Dataset entries:

-=-=-=-=-

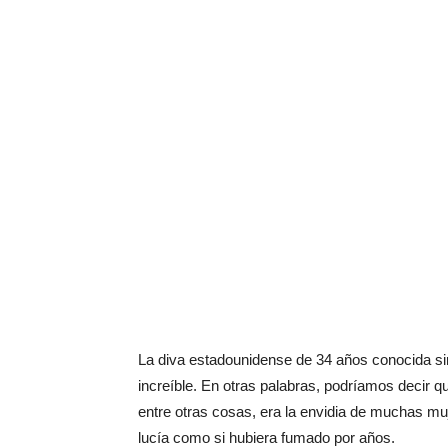
La diva estadounidense de 34 años conocida si
increíble. En otras palabras, podríamos decir qu
entre otras cosas, era la envidia de muchas muj
lucía como si hubiera fumado por años.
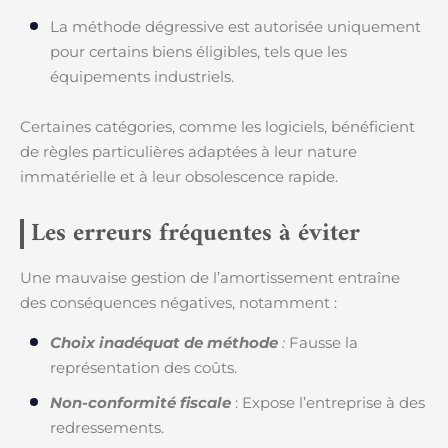
La méthode dégressive est autorisée uniquement
pour certains biens éligibles, tels que les
équipements industriels.
Certaines catégories, comme les logiciels, bénéficient
de règles particulières adaptées à leur nature
immatérielle et à leur obsolescence rapide.
Les erreurs fréquentes à éviter
Une mauvaise gestion de l’amortissement entraîne
des conséquences négatives, notamment :
Choix inadéquat de méthode
:
Fausse la
représentation des coûts.
Non-conformité fiscale
: Expose l’entreprise à des
redressements.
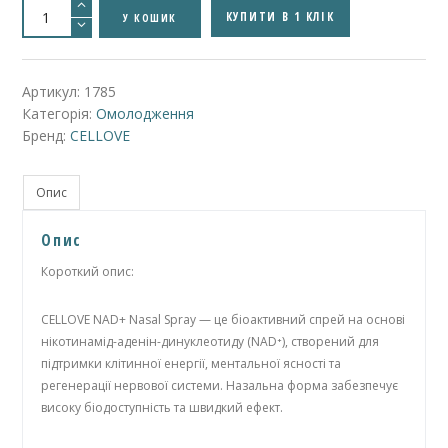
CELLOVE
NAD+
КУПИТИ В 1 КЛІК
У КОШИК
NASAL
SPRAY
/
СЕЛЛОВЕ
НАД-
Артикул:
1785
ПЛЮС
Категорія:
Омолодження
НЕЗАЛ
СПРЕЙ
Бренд:
CELLOVE
/
СЕЛЛОВЕ
НАД-
ПЛЮС
Опис
НЕЗАЛ
СПРЕЙ,
10
Опис
мл
/
50
Короткий опис:
мг
NAD⁺
кількість
CELLOVE NAD+ Nasal Spray — це біоактивний спрей на основі
нікотинамід-аденін-динуклеотиду (NAD⁺), створений для
підтримки клітинної енергії, ментальної ясності та
регенерації нервової системи. Назальна форма забезпечує
високу біодоступність та швидкий ефект.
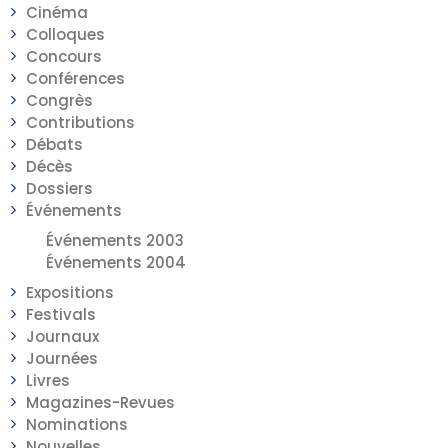
Cinéma
Colloques
Concours
Conférences
Congrès
Contributions
Débats
Décès
Dossiers
Événements
Événements 2003
Événements 2004
Expositions
Festivals
Journaux
Journées
Livres
Magazines-Revues
Nominations
Nouvelles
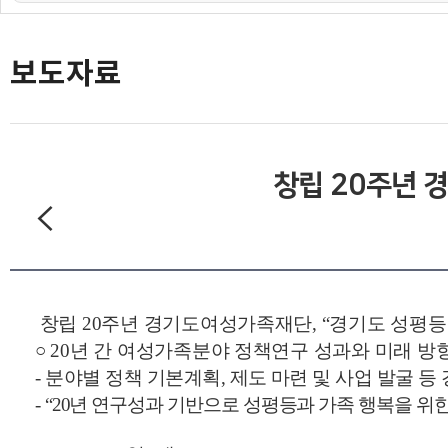
도민의 의견
재단 간행물
보도자료
창립 20주년 
창립 20주년 경기도여성가족재단, “경기도 성평등
○
20
년 간 여성가족분야 정책연구 성과와 미래 방
-
분야별 정책 기본계획
,
제도 마련 및 사업 발굴 
-
“20
년 연구성과 기반으로 성평등과 가족 행복을 위한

-=-=-=-=-

Using the records, report how many lines contain the word "méthode", adding no other text.

Result of this task -> 2